● **RECORDS PROVIDED**
· · · ·
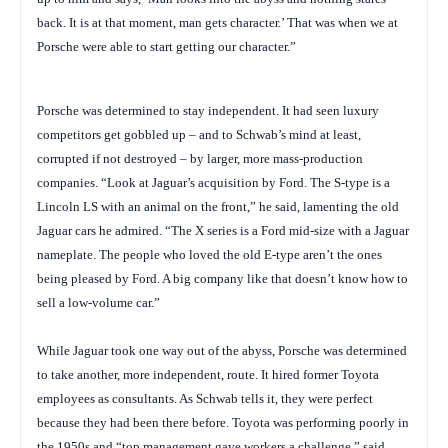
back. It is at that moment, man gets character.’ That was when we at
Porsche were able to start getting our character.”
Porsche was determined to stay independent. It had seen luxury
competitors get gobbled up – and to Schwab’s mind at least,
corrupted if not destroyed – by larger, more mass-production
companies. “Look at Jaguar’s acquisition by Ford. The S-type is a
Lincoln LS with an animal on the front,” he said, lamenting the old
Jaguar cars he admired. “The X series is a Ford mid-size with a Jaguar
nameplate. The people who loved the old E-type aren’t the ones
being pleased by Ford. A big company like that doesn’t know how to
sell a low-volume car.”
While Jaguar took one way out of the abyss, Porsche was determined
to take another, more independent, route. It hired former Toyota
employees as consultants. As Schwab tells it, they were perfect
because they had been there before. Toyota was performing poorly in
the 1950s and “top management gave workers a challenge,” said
· · · ·
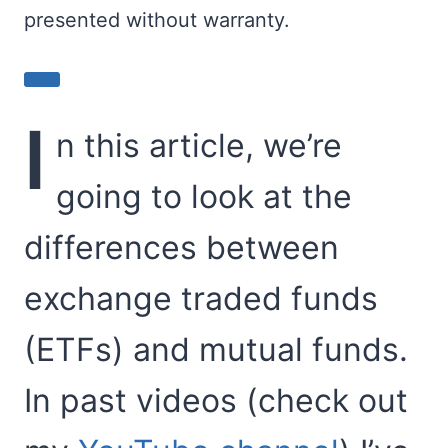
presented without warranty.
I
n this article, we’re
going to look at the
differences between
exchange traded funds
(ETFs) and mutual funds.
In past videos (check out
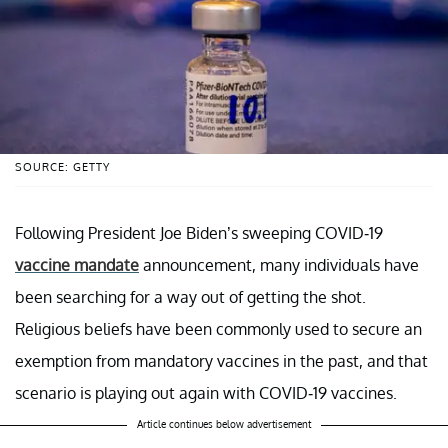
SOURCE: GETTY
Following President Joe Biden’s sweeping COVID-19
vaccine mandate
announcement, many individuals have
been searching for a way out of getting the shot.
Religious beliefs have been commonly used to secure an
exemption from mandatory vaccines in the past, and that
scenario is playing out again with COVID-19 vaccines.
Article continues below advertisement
· · · ·
● **EXERCISE DETAILS**
From the material above, set down exactly the lines starting at the one with "to take another, more" and ending at the one with "the 1950s and", end lines included.

● **EXERCISE RESULT**
to take another, more independent, route. It hired former Toyota
employees as consultants. As Schwab tells it, they were perfect
because they had been there before. Toyota was performing poorly in
the 1950s and “top management gave workers a challenge,” said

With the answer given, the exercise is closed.